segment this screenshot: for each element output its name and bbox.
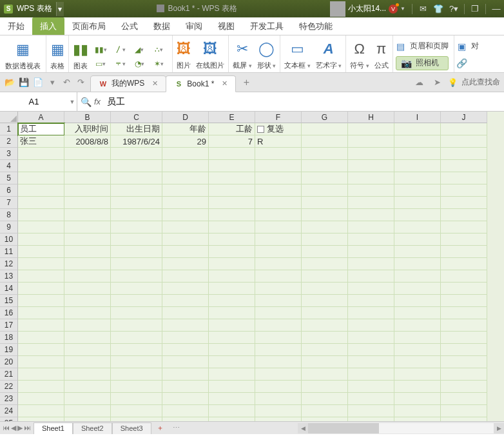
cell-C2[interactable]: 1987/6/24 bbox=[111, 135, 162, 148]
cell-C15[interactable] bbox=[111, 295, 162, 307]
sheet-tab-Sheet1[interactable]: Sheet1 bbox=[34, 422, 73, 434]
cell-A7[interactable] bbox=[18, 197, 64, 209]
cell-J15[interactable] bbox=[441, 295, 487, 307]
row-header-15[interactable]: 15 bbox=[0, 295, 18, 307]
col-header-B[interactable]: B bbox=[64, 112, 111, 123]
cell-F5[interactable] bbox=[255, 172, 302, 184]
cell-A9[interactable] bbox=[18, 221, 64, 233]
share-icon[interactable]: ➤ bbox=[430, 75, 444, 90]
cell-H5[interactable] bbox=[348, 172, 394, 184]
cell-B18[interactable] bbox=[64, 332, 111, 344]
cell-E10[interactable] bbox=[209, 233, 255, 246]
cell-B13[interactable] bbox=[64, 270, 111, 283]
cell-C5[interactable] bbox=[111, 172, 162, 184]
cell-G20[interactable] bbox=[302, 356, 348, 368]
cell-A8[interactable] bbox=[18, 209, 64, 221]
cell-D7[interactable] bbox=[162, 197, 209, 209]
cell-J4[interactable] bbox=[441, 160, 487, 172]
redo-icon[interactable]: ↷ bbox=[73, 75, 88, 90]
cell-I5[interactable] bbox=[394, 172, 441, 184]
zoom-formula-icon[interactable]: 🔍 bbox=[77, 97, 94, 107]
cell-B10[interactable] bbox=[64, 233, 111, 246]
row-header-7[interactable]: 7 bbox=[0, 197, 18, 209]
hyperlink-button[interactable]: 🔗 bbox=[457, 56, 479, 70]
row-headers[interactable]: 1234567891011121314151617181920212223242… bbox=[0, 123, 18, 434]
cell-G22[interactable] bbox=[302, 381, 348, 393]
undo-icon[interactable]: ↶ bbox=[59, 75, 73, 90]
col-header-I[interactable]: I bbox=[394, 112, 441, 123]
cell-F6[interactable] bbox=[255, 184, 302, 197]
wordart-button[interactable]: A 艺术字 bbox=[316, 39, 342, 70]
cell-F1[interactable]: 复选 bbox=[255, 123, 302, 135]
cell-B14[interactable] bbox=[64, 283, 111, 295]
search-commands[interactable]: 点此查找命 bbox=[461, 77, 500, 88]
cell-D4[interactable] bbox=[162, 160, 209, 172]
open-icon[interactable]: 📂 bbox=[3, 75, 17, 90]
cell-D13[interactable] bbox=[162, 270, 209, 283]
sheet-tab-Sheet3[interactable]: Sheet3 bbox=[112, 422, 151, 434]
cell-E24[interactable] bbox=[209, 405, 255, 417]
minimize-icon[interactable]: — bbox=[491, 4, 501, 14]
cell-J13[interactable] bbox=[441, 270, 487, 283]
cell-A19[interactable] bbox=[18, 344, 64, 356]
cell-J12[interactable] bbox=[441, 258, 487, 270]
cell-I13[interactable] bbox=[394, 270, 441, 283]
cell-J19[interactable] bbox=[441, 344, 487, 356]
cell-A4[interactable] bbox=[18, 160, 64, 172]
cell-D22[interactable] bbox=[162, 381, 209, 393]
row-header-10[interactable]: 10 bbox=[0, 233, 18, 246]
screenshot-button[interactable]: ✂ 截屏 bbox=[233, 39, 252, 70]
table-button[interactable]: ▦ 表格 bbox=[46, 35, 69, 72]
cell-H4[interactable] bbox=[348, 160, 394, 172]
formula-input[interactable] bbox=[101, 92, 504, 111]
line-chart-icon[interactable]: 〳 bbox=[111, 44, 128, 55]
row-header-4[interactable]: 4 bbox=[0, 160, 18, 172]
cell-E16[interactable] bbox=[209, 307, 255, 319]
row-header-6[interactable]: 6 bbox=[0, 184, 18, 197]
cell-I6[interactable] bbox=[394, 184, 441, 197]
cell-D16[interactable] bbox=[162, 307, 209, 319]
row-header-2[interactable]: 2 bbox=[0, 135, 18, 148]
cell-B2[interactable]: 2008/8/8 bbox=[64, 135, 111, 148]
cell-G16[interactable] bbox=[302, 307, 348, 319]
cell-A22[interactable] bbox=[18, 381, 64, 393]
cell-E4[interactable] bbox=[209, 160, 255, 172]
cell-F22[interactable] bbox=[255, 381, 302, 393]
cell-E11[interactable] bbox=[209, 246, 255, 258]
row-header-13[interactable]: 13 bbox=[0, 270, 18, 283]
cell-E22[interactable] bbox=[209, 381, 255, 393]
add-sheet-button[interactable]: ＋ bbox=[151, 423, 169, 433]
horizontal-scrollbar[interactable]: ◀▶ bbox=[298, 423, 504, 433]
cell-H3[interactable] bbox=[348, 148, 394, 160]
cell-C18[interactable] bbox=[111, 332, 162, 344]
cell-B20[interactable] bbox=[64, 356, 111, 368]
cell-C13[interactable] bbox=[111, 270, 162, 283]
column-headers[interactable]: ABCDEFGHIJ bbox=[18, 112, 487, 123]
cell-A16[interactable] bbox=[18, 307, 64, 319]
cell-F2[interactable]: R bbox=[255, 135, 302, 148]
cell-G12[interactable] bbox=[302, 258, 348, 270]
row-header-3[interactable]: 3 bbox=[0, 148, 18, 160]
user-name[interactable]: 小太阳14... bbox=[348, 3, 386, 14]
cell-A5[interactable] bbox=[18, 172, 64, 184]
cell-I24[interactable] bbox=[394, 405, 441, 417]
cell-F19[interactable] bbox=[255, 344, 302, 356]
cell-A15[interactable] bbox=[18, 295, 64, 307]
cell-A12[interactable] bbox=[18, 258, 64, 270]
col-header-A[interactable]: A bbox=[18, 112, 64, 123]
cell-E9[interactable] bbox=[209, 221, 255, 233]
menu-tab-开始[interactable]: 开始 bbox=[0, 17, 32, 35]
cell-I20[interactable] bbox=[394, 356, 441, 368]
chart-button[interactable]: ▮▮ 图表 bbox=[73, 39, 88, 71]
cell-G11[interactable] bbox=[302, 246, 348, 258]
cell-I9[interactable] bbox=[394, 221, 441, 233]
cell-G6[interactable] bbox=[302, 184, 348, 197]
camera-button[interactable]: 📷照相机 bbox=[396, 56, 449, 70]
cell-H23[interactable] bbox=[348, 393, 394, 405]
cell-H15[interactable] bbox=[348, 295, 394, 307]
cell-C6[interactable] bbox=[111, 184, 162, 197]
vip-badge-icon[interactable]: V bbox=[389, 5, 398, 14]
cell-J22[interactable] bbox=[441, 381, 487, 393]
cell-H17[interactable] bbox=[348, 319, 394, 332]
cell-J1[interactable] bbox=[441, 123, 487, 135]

---

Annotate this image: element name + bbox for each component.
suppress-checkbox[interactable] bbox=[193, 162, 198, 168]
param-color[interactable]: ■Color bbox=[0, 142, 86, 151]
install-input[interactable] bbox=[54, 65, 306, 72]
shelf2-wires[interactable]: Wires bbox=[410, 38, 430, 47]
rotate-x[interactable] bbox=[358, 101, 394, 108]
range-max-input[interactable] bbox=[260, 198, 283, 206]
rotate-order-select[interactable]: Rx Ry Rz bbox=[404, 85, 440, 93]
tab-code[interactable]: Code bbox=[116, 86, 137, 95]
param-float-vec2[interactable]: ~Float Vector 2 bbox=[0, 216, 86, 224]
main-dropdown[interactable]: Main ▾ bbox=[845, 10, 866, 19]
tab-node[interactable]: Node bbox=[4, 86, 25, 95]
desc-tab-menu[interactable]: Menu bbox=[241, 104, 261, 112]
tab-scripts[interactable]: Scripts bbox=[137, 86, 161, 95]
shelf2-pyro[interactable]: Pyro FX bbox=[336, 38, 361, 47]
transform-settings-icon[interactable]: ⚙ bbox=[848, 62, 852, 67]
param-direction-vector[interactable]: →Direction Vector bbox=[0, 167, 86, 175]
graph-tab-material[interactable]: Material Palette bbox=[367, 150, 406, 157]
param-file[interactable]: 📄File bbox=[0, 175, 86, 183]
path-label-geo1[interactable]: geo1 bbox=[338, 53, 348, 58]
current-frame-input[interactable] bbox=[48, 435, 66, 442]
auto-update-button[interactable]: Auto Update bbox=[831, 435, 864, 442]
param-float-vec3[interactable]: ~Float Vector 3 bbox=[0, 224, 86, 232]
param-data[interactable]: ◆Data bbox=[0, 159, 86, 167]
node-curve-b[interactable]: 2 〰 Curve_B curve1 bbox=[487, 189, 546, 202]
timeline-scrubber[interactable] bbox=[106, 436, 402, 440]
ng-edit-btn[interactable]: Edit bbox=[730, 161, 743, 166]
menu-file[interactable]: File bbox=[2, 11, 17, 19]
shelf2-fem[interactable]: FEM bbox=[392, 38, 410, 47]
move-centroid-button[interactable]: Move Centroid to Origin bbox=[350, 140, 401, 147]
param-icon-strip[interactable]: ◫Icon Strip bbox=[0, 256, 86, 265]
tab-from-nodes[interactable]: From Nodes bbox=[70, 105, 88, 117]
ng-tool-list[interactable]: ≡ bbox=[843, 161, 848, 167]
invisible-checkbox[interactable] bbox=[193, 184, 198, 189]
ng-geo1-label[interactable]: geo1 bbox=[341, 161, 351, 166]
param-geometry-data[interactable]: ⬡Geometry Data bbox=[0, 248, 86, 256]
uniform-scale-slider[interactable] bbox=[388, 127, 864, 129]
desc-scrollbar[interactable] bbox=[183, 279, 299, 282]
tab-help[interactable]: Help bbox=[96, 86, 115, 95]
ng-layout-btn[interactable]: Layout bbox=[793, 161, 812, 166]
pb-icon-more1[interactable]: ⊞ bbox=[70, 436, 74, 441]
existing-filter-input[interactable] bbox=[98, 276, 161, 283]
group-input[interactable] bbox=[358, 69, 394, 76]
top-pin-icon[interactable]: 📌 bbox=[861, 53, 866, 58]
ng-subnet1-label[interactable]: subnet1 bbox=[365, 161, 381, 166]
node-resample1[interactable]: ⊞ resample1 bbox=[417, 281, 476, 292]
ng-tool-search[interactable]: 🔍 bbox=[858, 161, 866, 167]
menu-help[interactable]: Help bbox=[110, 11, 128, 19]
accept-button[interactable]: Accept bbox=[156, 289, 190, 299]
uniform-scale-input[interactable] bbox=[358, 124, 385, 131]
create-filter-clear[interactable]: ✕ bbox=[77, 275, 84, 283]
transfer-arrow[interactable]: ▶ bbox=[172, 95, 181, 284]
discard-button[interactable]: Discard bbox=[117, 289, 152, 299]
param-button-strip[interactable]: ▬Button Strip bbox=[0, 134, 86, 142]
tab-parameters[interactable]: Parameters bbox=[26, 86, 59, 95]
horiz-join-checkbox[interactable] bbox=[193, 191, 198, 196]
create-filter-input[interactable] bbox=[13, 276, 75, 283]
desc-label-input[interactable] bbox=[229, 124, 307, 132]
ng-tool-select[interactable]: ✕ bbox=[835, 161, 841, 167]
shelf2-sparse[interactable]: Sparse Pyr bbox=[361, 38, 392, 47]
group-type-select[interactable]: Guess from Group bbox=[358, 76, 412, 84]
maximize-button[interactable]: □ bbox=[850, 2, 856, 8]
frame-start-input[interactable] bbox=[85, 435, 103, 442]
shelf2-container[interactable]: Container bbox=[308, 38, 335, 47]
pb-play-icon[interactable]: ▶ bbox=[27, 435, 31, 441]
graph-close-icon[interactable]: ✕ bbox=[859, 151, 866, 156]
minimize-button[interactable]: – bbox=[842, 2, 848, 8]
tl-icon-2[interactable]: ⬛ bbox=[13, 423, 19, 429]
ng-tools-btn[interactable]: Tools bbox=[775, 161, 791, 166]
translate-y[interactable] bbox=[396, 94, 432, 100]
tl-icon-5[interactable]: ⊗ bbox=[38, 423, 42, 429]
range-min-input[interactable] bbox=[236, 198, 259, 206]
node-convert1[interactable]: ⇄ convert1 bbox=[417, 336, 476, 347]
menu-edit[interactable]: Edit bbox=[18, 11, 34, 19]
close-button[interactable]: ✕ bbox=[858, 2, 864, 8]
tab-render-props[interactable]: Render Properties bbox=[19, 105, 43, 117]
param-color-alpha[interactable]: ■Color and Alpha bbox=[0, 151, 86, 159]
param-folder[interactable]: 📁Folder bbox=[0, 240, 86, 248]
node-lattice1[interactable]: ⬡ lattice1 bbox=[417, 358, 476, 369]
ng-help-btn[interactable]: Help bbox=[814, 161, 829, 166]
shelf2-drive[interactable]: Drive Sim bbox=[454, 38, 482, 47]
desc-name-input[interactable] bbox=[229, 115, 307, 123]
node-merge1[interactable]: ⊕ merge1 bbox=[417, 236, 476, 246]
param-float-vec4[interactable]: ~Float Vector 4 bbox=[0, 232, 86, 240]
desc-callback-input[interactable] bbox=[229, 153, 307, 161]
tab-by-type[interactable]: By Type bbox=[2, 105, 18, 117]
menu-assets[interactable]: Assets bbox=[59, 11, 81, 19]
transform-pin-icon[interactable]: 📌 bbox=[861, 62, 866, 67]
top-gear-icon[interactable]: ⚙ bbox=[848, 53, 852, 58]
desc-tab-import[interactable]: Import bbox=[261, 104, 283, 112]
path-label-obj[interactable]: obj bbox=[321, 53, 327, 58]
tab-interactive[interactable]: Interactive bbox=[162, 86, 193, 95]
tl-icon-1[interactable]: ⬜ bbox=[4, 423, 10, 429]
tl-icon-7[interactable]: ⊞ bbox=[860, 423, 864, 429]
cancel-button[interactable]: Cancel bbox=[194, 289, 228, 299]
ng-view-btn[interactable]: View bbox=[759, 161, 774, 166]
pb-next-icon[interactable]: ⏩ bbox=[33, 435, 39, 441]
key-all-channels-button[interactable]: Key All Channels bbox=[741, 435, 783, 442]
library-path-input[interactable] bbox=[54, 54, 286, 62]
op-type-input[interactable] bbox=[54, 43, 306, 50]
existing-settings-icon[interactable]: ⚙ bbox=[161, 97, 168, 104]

* * *

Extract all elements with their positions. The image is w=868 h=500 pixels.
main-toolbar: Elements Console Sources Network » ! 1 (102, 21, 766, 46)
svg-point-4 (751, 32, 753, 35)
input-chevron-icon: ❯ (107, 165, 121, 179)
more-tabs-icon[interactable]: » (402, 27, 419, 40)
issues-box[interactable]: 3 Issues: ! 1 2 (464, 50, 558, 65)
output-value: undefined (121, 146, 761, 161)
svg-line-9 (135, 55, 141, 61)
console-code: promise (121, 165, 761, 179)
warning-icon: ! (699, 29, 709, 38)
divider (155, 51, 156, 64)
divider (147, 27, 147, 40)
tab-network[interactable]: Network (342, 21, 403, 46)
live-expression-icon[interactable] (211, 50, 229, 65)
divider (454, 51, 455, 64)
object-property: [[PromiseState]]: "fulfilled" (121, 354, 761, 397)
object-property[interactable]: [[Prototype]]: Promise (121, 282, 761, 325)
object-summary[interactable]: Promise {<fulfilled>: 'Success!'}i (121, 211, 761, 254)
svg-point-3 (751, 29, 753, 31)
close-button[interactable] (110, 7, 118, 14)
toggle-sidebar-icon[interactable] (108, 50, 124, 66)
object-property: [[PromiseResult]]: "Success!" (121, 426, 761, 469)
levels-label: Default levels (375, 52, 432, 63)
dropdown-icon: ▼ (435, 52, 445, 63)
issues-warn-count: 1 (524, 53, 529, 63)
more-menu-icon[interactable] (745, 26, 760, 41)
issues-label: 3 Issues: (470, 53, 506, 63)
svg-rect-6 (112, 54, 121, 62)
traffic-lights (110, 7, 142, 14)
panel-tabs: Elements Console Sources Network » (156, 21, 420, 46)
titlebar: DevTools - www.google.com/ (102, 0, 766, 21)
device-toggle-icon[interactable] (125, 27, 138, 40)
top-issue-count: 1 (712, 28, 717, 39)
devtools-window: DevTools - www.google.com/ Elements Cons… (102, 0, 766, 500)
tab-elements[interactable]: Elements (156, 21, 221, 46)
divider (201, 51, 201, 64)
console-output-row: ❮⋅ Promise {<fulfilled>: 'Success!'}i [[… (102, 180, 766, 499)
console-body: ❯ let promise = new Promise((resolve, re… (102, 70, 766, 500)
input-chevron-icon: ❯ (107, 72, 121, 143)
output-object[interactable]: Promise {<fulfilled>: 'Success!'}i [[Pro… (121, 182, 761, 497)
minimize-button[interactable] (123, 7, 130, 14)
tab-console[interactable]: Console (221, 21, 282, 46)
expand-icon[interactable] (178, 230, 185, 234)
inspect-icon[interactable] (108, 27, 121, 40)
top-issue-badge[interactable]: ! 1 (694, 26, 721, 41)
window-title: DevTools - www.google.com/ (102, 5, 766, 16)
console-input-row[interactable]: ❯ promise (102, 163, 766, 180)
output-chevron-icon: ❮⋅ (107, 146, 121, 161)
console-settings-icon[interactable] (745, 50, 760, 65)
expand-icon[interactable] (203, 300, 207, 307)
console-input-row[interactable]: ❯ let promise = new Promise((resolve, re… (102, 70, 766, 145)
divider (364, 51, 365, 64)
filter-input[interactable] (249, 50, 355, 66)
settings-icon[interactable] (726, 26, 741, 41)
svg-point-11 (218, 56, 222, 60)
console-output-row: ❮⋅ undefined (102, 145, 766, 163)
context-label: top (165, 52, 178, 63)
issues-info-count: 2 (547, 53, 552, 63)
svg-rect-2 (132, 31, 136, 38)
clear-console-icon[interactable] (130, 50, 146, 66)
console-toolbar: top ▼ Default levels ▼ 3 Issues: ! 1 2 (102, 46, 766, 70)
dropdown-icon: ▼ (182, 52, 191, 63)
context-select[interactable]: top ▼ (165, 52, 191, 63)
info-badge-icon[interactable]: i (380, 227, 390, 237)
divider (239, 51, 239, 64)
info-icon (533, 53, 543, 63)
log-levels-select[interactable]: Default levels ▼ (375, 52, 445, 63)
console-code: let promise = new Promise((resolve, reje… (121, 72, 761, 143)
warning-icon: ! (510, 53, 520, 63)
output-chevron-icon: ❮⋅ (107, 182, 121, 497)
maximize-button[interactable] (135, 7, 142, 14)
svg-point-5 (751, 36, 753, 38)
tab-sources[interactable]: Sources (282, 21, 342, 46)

* How to complete this task
Among the records above, how many lines contain the word "count"? Answer with the number by itself.

* Answer to the problem
3